Dr. Thelma Sharp-Cook, BEd ’58

Professor emerita in the Faculty of Education at the University of British Columbia, Thelma Sharp-Cook, built a career distinguished by her persistent efforts to make studies at UBC more accessible to Aboriginal students. Drawing on her own personal experiences as a graduate of UBC’s Bachelor of Education program in 1958, she has been able to remove many of the barriers to post-secondary education that students previously experienced.

Sharp-Cook initially joined the Faculty of Education as an assistant professor in sociology and education, where she impacted students as an educator. During her time as the director of the Native Indian Teacher Education Program (NITEP) she assumed responsibility for raising scholarship and bursary funding for Aboriginal students. Her success allowed countless students to access quality education that had previously been out of reach. These efforts earned her the Women of Distinction Award from the YWCA in 1987.

Sharp-Cook was instrumental in creating Wesbrook Scholars, one of the university’s most prestigious awards. Through her position as chair of the Senate Awards Committee, she established this award in order to support outstanding graduating students that have shown a commitment to community service. Following this success, Sharp-Cook continued her fundraising work, which led to the creation of the Thelma Sharp Cook Scholarship, an award that recognizes leadership, athletic achievement, and community contributions alongside academic standing.

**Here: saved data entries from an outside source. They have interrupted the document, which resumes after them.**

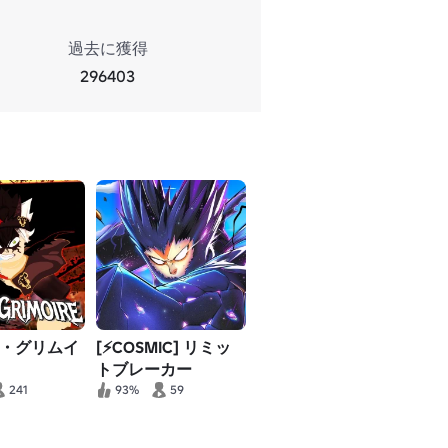
過去に獲得
296403
・グリムイ
[⚡COSMIC] リミッ
トブレーカー
241
93%
59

Sharp-Cook served as president of the UBC Association of Professors Emeriti and as governor and chair of the Leon and Thea Koerner Foundation. In recognition of her lifelong community service and dedication to the university, Sharp-Cook was given the Faculty Citation Award by the UBC Alumni Association, and was recently honoured with carrying the UBC mace during graduation ceremonies. Though now retired, she continues to give back to the university as a member of the President’s Committee on Campus Enhancement, the UBC Dean of Education’s External Advisory Committee, and the UBC Advisory Committee on Heritage Policy.